TASK REQUIREMENTS
For every line in the data below that contains "tbsp", copy the line.

(Stored data entries)
□ □ □

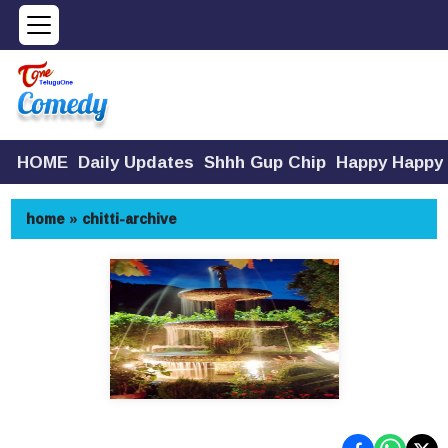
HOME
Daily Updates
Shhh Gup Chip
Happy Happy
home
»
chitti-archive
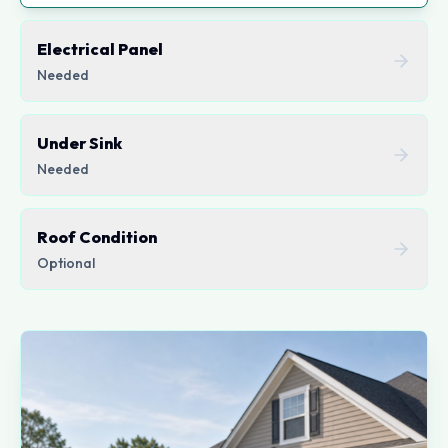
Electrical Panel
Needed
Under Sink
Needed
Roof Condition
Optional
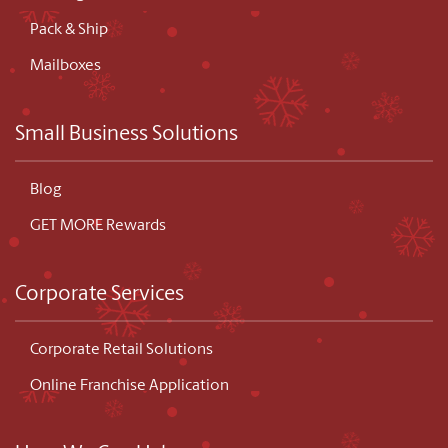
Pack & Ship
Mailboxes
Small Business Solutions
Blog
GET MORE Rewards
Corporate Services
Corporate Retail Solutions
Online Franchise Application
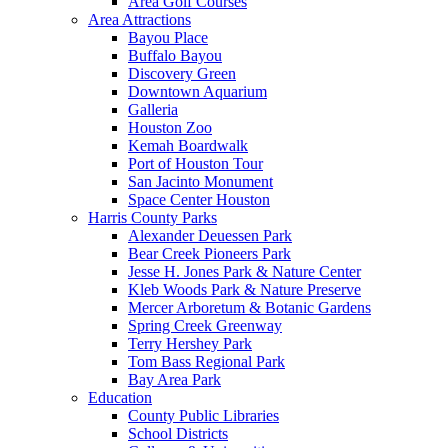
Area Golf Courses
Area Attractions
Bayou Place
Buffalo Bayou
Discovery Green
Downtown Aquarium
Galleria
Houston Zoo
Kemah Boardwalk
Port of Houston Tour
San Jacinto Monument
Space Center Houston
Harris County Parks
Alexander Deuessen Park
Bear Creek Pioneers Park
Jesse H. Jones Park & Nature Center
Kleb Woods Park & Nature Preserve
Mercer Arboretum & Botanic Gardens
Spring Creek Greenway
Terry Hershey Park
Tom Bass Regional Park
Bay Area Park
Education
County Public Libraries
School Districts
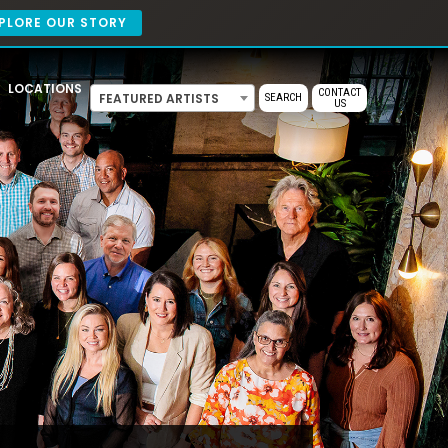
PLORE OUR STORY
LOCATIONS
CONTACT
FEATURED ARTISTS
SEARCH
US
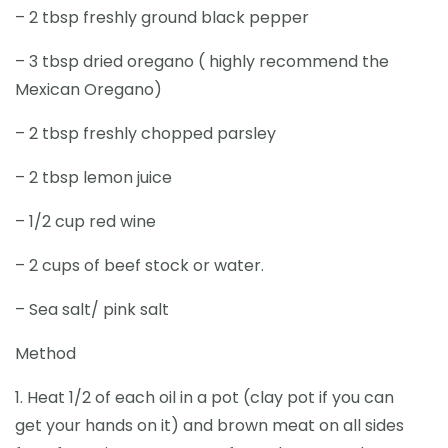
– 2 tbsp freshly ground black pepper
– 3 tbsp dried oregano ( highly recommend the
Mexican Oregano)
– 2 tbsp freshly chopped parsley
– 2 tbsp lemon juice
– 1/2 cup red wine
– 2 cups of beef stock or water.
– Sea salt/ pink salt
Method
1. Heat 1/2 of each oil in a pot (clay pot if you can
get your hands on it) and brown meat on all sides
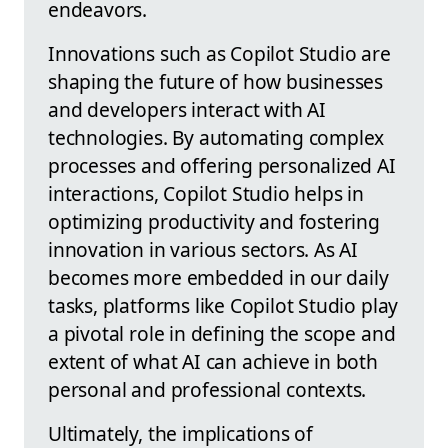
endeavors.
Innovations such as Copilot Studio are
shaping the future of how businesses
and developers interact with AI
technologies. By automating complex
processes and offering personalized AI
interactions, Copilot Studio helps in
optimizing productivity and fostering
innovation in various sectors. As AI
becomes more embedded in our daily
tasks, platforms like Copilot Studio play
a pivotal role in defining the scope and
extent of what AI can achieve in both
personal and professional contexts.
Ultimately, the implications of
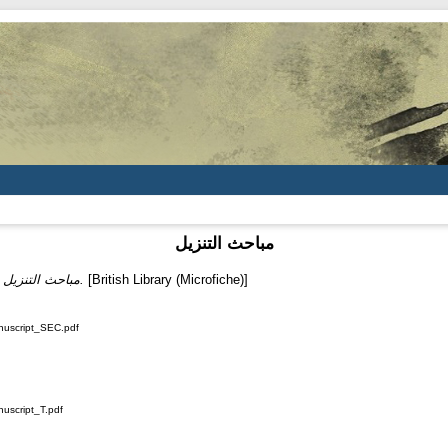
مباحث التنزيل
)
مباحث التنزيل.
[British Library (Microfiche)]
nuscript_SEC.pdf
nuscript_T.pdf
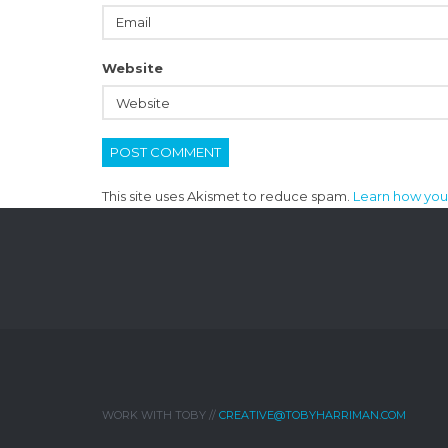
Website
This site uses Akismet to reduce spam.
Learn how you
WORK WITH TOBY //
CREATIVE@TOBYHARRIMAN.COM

□ □ □

ANSWER TO THIS TASK
– 2 tbsp freshly ground black pepper
– 3 tbsp dried oregano ( highly recommend the
– 2 tbsp freshly chopped parsley
– 2 tbsp lemon juice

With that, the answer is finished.